Ari was shitty at keeping her thoughts from broadcasting across her face, too. Her deep brown eyes were narrowed, and her full lips pressed into an unamused line. Without any words, I knew she was saying, “You’re full of shit.”

“Fine.” I let out a long, defeated breath, repositioning the pink and green needlepoint pillow I’d gifted her under my head. It read “pussy power” with two little cat ears around the phrase. “I was passed up for the promotion and didn’t want to be alone,” I said, easing into the full story.

I loved my prima, but we were like the sun and the moon. Complementary but completely different. Everyone saw her as the level-headed one. The one who took the time to assess her options before making a decision.

Whereas I came across as impulsive, flying by the seat of my pants. Which, fair…but no one bothered to consider that maybe it wasn’t purely impulsivity, it was control. If I stayed ahead of things and adjusted fast enough, I didn’t have to sit there and wait for everything to fall apart.

That was what I did—adapted. Fixed it.

Before it could break me.

Ari’s coconut scent wrapped around me in a comforting embrace at the same time her arms did, solid and strong from years in the gym.

“Ay, Graciella,” she murmured into my hair, my full name rolling off her tongue in a way I hadn’t realized I’d missed. Dallas might have a large Spanish-speaking population, but the sports media industry was overwhelmingly white. And “Gracie” eliminated the need to roll that first “r”.

I pressed my face into her shoulder, my fingers bunched in the athletic fabric like if I let go, I’d fall apart.

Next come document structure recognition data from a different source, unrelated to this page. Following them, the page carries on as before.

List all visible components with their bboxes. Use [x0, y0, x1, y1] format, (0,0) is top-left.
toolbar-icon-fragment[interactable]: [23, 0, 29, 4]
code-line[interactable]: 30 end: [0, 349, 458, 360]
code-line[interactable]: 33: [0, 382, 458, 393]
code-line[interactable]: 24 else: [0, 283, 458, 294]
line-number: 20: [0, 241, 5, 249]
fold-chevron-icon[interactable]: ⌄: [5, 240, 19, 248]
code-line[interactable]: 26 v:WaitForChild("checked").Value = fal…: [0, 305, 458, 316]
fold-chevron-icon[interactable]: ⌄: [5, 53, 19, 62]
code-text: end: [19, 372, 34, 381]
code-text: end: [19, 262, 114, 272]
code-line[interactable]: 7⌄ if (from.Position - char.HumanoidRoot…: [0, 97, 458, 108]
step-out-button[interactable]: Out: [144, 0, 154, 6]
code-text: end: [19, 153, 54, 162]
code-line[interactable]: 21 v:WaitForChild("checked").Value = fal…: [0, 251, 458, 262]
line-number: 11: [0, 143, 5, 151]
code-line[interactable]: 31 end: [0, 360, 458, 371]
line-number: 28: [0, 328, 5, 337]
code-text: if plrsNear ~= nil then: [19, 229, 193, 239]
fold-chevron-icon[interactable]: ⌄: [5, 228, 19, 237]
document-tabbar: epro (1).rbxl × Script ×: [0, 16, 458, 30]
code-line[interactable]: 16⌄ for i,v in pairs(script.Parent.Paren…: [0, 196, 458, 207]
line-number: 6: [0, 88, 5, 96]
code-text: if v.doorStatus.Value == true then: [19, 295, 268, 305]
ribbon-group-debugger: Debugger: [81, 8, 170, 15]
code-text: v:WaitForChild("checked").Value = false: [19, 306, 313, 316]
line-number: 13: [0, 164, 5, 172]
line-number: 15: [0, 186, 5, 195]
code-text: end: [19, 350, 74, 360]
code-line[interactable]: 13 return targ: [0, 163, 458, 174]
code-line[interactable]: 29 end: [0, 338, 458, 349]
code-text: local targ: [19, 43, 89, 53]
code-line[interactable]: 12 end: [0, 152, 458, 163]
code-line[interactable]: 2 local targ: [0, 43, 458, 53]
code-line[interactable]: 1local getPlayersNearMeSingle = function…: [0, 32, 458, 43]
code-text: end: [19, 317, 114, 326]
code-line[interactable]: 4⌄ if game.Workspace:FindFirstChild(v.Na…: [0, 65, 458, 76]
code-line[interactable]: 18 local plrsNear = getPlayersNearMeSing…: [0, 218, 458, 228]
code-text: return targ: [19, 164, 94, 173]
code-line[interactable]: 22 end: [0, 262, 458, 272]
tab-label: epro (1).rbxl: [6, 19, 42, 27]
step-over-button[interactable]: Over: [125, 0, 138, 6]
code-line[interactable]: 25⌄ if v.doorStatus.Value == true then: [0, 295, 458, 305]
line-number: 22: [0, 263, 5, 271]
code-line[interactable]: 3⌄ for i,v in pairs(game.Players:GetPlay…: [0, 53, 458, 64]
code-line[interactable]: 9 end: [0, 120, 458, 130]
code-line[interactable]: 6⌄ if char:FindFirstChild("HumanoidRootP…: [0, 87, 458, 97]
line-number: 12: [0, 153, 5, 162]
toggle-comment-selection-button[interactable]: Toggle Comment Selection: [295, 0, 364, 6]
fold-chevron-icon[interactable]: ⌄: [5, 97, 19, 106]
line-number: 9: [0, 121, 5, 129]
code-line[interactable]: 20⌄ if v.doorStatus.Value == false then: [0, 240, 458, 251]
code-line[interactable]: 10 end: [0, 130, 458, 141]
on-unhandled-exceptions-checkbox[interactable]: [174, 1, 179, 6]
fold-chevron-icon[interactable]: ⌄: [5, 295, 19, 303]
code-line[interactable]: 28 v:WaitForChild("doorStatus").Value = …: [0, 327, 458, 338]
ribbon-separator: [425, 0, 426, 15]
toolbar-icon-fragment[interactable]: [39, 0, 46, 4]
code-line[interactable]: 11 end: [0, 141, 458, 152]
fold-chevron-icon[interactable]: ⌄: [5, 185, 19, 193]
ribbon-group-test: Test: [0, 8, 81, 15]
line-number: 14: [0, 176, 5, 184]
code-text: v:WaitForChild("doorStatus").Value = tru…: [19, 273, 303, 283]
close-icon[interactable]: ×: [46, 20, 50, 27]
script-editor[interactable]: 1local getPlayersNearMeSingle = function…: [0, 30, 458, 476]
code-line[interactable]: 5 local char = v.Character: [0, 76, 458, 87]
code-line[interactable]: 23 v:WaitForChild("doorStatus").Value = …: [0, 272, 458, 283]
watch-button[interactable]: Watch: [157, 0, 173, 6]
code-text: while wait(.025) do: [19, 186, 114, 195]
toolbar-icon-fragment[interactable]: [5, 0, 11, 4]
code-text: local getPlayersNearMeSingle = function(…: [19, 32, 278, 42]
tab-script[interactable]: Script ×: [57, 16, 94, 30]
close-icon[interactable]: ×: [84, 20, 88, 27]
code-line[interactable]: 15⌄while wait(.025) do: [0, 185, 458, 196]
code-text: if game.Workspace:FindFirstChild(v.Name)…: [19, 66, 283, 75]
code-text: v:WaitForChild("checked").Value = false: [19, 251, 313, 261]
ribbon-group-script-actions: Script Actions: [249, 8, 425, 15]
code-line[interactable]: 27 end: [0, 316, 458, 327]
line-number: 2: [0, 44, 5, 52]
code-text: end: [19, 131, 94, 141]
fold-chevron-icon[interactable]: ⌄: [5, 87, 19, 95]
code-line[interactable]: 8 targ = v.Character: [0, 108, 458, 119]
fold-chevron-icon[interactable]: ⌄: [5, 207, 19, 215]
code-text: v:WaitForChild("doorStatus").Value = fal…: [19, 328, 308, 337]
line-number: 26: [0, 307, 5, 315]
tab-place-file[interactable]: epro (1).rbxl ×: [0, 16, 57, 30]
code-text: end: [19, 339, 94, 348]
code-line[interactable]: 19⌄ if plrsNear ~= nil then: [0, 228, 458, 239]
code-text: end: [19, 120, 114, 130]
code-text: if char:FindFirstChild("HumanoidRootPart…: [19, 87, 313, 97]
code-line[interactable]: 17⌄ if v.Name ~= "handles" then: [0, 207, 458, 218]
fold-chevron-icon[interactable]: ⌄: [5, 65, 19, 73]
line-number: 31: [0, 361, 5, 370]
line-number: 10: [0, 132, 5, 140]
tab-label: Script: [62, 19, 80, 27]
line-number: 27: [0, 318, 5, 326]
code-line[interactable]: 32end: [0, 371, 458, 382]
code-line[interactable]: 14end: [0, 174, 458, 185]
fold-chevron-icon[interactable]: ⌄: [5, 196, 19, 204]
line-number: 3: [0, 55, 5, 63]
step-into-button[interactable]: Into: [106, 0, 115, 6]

The burn behind my eyes intensified, the waterworks threatening to take over again.

I’d spent the entire red-eye replaying the fiasco, trying to figure out how to undo it—to get my job back.

Nothing. Not a single idea.

“I really liked that job, Ari,” I said into the damp fabric.

“I know.” She didn’t catch the past-tense slip, too busy smoothing over my hair. “You work your ass off for it, too. I’m sure you’ll get the next promotion.”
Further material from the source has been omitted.